Unsupported Features

Particles and some other OpenGL-dependent utilities, like QQuickFramebufferObject, are not currently supported.

Like with the Software adaptation, text is always rendered using the native method. Distance field-based text rendering is not currently implemented.

The shader sources in the Qt Graphical Effects module have not been ported to any format other than the OpenGL 2.0 compatible one, meaning the QML types provided by that module are not currently functional with the D3D12 backend.

Texture atlases are not currently in use.

The renderer may lack support for certain minor features, for example drawing points and lines with a width other than 1.

Custom Qt Quick items using custom scenegraph nodes can be problematic. Materials are inherently tied to the graphics API. Therefore only items using the utility rectangle and image nodes are functional across all adaptations.

QQuickWidget and its underlying OpenGL-based compositing architecture is not supported. If mixing with QWidget-based user interfaces is desired, use QWidget::createWindowContainer() to embed the native window of the QQuickWindow or QQuickView.

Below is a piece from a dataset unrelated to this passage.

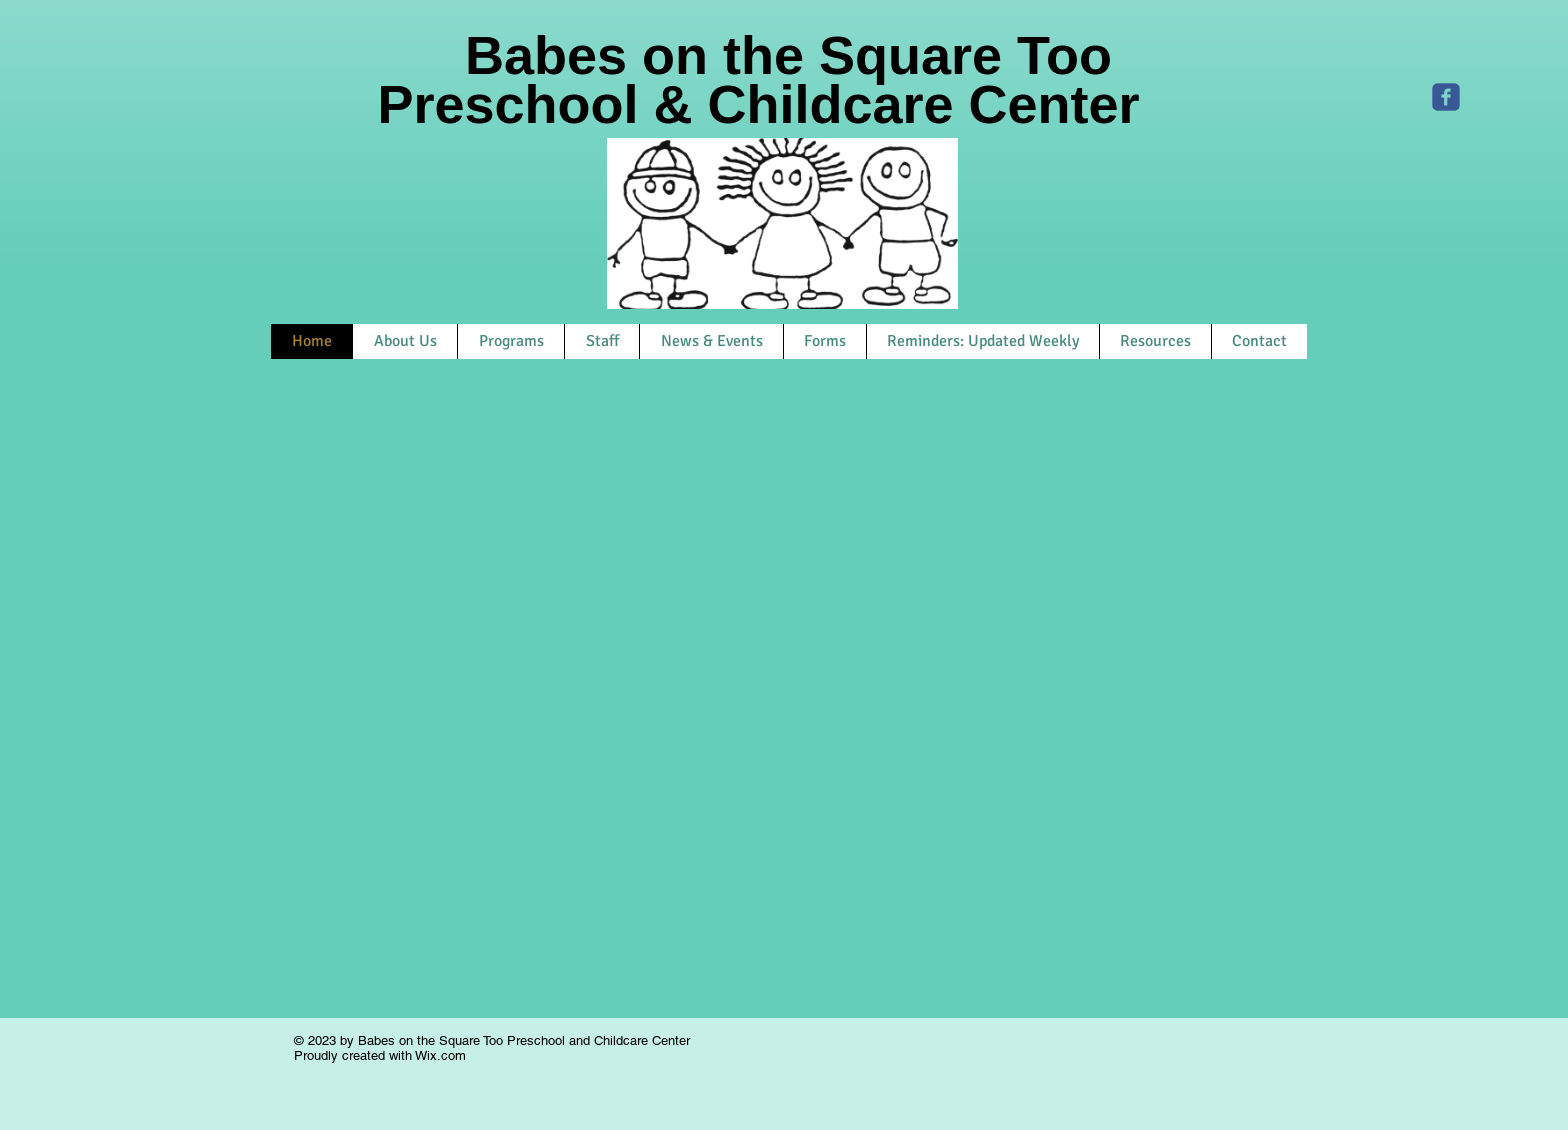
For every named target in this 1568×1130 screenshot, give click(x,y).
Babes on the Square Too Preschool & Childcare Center (788, 79)
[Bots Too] (1446, 97)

Finally, rendering via QSGEngine and QSGAbstractRenderer is not feasible with the D3D12 adaptation at the moment.

Related APIs

To integrate custom Direct3D 12 rendering, use QSGRenderNode in combination with QSGRendererInterface. This approach does not rely on OpenGL contexts or API specifics like framebuffers, and allows exposing the graphics device and command buffer from the adaptation. It is not necessarily suitable for easy integration of all types of content, in particular true 3D, so it will likely get complemented by an alternative to QQuickFramebufferObject in future releases.

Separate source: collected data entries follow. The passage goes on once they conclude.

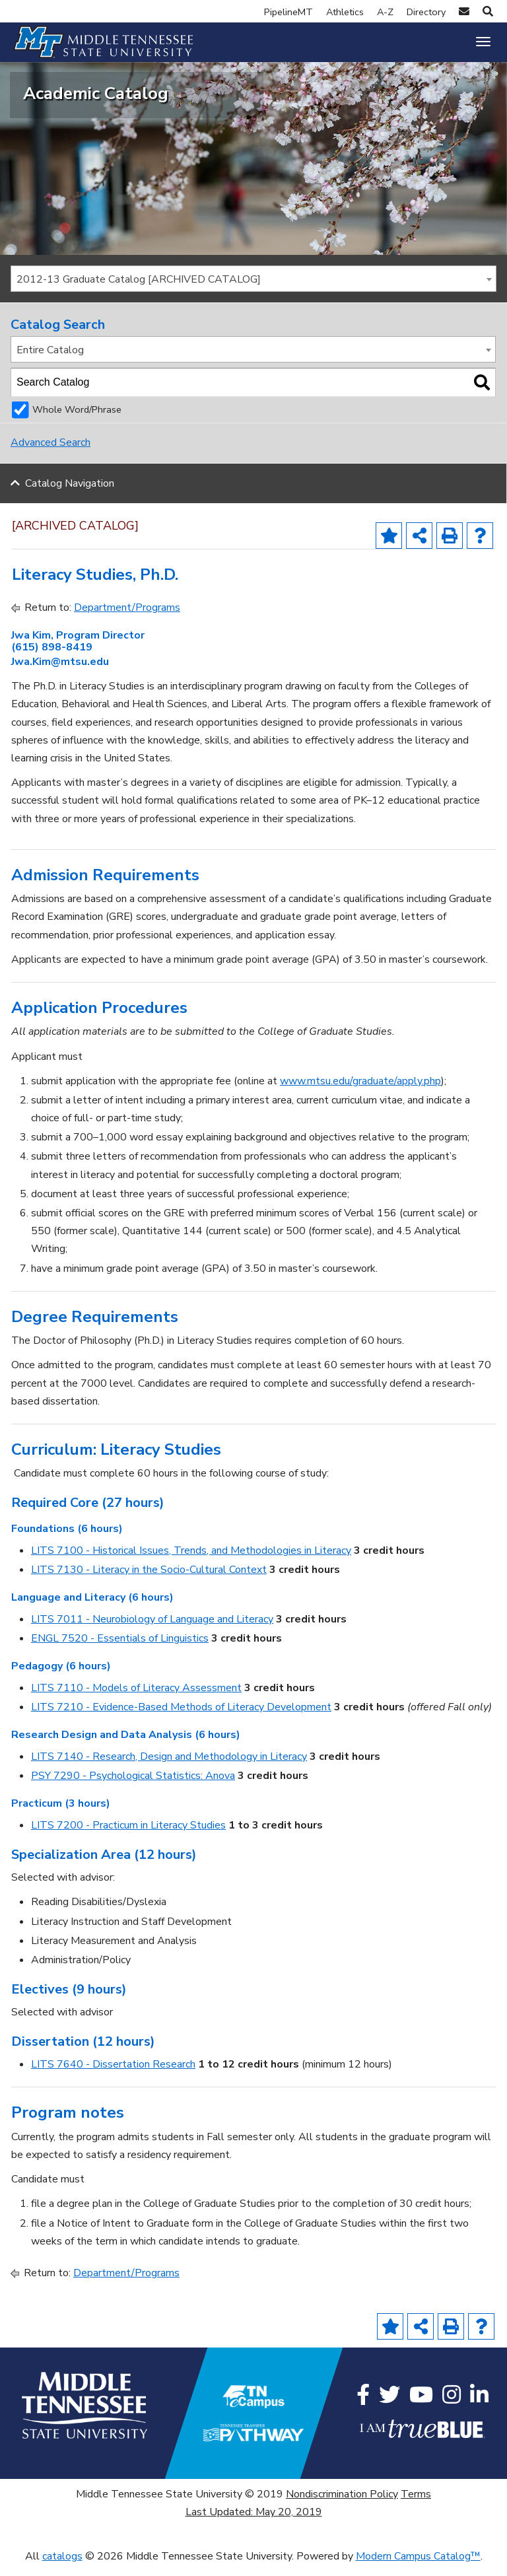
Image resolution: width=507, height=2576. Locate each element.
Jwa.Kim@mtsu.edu (60, 671)
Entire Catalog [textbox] (50, 360)
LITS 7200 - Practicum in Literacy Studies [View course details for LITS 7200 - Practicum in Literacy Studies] (128, 1835)
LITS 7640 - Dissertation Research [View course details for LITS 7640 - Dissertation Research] (113, 2075)
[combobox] (253, 288)
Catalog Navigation (69, 493)
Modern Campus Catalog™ (418, 2566)
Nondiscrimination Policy (342, 2504)
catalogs (62, 2566)
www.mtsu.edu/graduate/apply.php (360, 1091)
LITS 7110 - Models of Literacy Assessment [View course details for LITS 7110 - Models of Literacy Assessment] (136, 1697)
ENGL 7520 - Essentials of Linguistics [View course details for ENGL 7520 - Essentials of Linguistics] (120, 1649)
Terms (416, 2504)
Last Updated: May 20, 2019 (254, 2522)
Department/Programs (127, 617)
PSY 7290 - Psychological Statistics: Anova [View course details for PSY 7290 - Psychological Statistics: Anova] (133, 1786)
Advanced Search (50, 453)
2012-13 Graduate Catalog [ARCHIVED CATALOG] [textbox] (139, 289)
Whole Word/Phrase (76, 420)
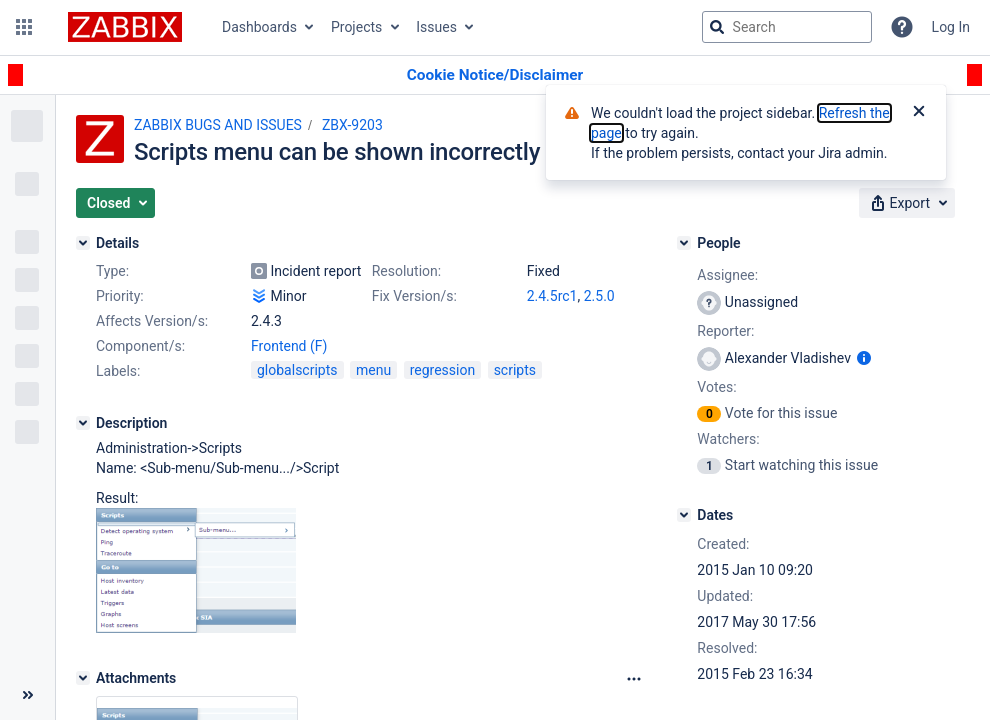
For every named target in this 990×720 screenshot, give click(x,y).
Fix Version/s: (414, 296)
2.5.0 (599, 296)
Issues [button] (436, 27)
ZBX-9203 (352, 125)
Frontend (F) (289, 346)
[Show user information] (864, 358)
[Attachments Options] (634, 679)
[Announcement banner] (495, 75)
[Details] (83, 243)
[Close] (919, 113)
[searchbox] (787, 27)
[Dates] (684, 515)
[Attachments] (83, 678)
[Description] (83, 423)
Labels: (118, 371)
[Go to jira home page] (125, 27)
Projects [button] (356, 27)
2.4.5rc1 (552, 296)
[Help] (902, 27)
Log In (951, 27)
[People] (684, 243)
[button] (24, 27)
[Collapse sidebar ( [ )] (27, 695)
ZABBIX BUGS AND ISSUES (218, 125)
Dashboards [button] (259, 27)
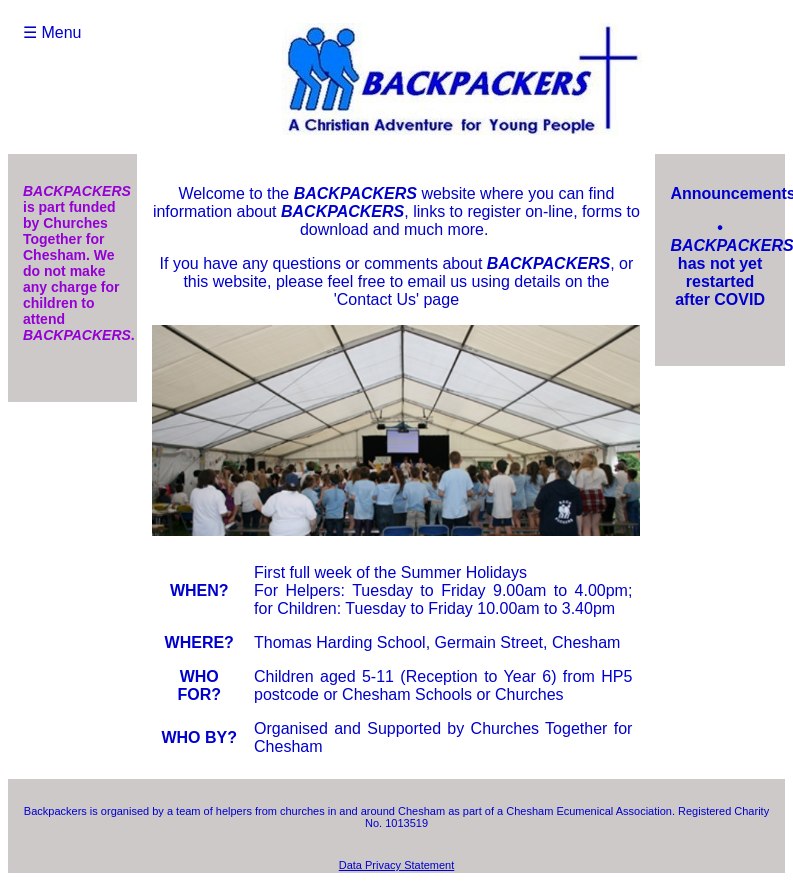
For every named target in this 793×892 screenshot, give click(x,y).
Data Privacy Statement (397, 865)
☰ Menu (52, 32)
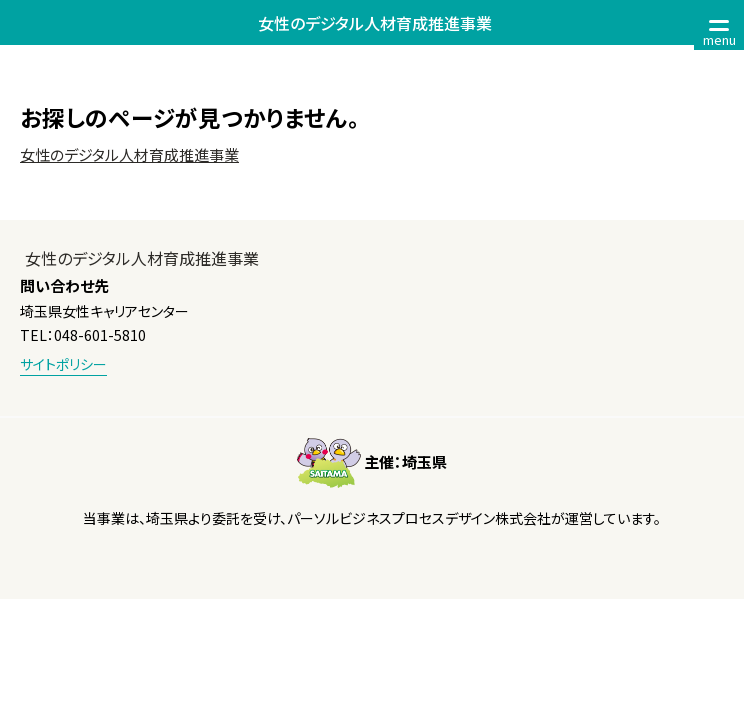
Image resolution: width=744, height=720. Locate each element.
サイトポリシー (63, 364)
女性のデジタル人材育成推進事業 (129, 154)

To perform runtime decisions based on the adaptation in use, use QSGRendererInterface from C++ and GraphicsInfo from QML. They can also be used to check the level of shader support (shading language, compilation approach).

When creating custom items, use the new QSGRectangleNode and QSGImageNode classes. These replace the now deprecated QSGSimpleRectNode and QSGSimpleTextureNode. Unlike their predecessors, the new classes are interfaces, and implementations are created via the factory functions QQuickWindow::createRectangleNode() and QQuickWindow::createImageNode().

Advanced Configuration

The D3D12 adaptation can keep multiple frames in flight, similarly to modern game engines. This is somewhat different from the traditional render - swap - wait for vsync model and allows better GPU utilization at the expense of higher resource usage. This means that the renderer will be a number of frames ahead of what is displayed on the screen.

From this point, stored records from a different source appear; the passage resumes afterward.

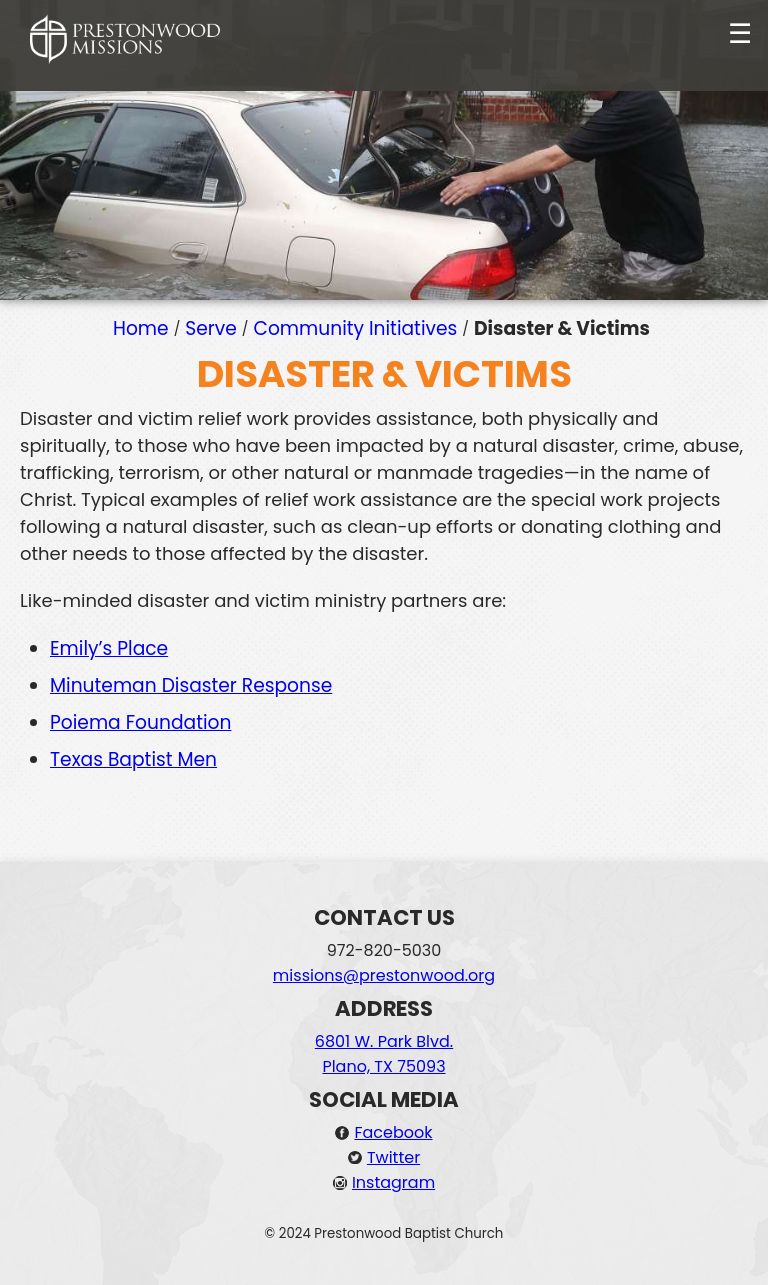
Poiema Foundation (140, 722)
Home (141, 328)
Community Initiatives (355, 328)
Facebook (393, 1132)
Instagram (393, 1182)
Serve (211, 328)
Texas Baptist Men (133, 759)
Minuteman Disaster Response (191, 685)
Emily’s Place (109, 648)
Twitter (393, 1157)
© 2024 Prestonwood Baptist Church (384, 1233)
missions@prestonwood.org (384, 975)
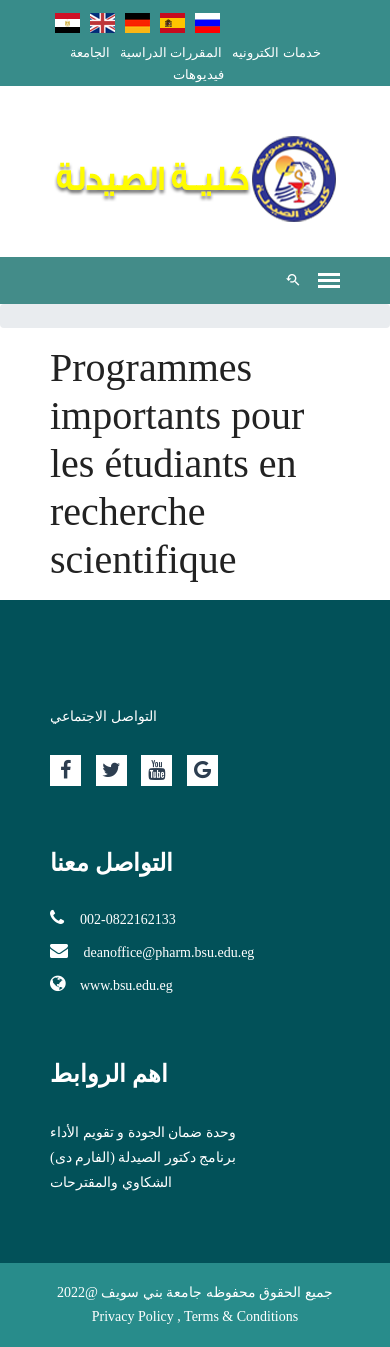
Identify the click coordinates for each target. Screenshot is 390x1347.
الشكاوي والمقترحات (111, 1182)
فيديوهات (198, 74)
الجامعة (90, 52)
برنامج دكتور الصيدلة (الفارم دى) (143, 1157)
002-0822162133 (113, 918)
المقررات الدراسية (171, 52)
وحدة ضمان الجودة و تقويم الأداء (143, 1132)
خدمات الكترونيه (276, 52)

For a discussion of flip model swap chains and the typical configuration parameters, refer to this article.

Vertical synchronization is always enabled, meaning Present() is invoked with an interval of 1.

The configuration can be changed by setting the following environment variables:

  • QT_D3D_BUFFER_COUNT - The number of swap chain buffers in range 2 - 4. The default value is 3.
  • QT_D3D_FRAME_COUNT - The number of frames prepared without blocking in range 1 - 4. Note that Present will start blocking after queuing 3 frames (regardless of QT_D3D_BUFFER_COUNT), unless the waitable object is in use. Note that every additional frame increases GPU resource usage since geometry and constant buffer data will have to be duplicated, and involves more bookkeeping on the CPU side. The default value is 2.
  • QT_D3D_WAITABLE_SWAP_CHAIN_MAX_LATENCY - When set to a value between 1 and 16, the frame latency is set to the specified value. This changes the limit for Present() and will trigger a wait for an available swap chain buffer when beginning each frame. Refer to the article above for a detailed discussion. This is considered experimental for now and the default value is 0 (disabled).
  • QT_D3D_BLOCKING_PRESENT - When set to a non-zero value, there will be CPU-side wait for the GPU to finish its work after each call to Present. This effectively kills all parallelism but makes the behavior resemble the traditional swap-blocks-for-vsync model, and can therefore be useful in some special cases. This is not the same as setting the frame count to 1 because that still avoids blocking after Present, and may block only when starting to prepare the next frame (or may not block at all depending on the time gap between the frames). By default blocking present is disabled.